Taipei, May 3 (CNA) The Taipei City government said Wednesday that the media’s revealing the name of a promising young writer who killed herself last week after allegedly being raped by her cram school teacher during her teenage years does not violate the law as the case matters much to social justice.
Its statement came amid heated debate over whether hiding the identity of Lin Yi-han (林奕含), who published a bestselling novel this year about a girl raped by her teacher, in news reports is in accordance of the law that aims at protecting sexual assault victims or rather serves to demean her.
Chien Yu-yen (簡余晏), head of the city’s Department of Information and Tourism, said Lin’s name should be disclosed because the issue behind her death matters a lot to social justice.
Naming her in the news reports is the right thing to do also because her parents had already issued a public statement through her publisher, alleging that their daughter was the victim of sexual assault, Chien said.

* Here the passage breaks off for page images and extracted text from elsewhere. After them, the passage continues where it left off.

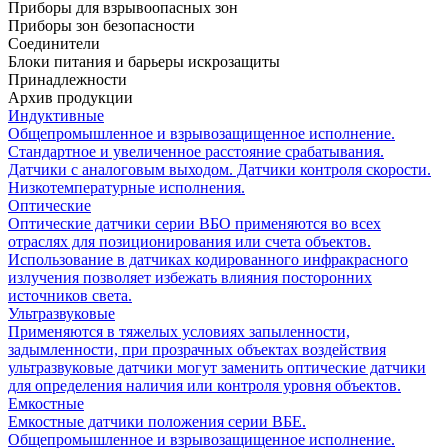
Приборы для взрывоопасных зон
Приборы зон безопасности
Соединители
Блоки питания и барьеры искрозащиты
Принадлежности
Архив продукции
Индуктивные
Общепромышленное и взрывозащищенное исполнение.
Стандартное и увеличенное расстояние срабатывания.
Датчики с аналоговым выходом. Датчики контроля скорости.
Низкотемпературные исполнения.
Оптические
Оптические датчики серии ВБО применяются во всех
отраслях для позиционирования или счета объектов.
Использование в датчиках кодированного инфракрасного
излучения позволяет избежать влияния посторонних
источников света.
Ультразвуковые
Применяются в тяжелых условиях запыленности,
задымленности, при прозрачных объектах воздействия
ультразвуковые датчики могут заменить оптические датчики
для определения наличия или контроля уровня объектов.
Емкостные
Емкостные датчики положения серии ВБЕ.
Общепромышленное и взрывозащищенное исполнение.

Disclosure of her name does not violate Article 13 of the Sexual Assault Crime Prevention Act, which stipulates that “publicity material, publications, broadcasts, television, internet contents or other kinds of media should not report or publish the name or any other personal identifiable information about the victim.”
It notes that there will be no such limitation if the authorities consider disclosing the information is necessary because it matters to social justice.
Chien said Taipei Mayor Ko Wen-je (柯文哲) has been stressing the importance of “facts.” Hiding Lin’s identity, in this case, means she’s not getting what she deserves, Chien said.
Immediately after the publisher named Lin in the statement provided by her parents last week, the Ministry of Health and Welfare warned that such a move could result in a fine for violating the act, triggering criticism from many.
However, Health Minister Chen Shih-chung said during a legislative session Wednesday that no fine would be levied against the writer’s parents, noting that the warning was meant to protect the victim.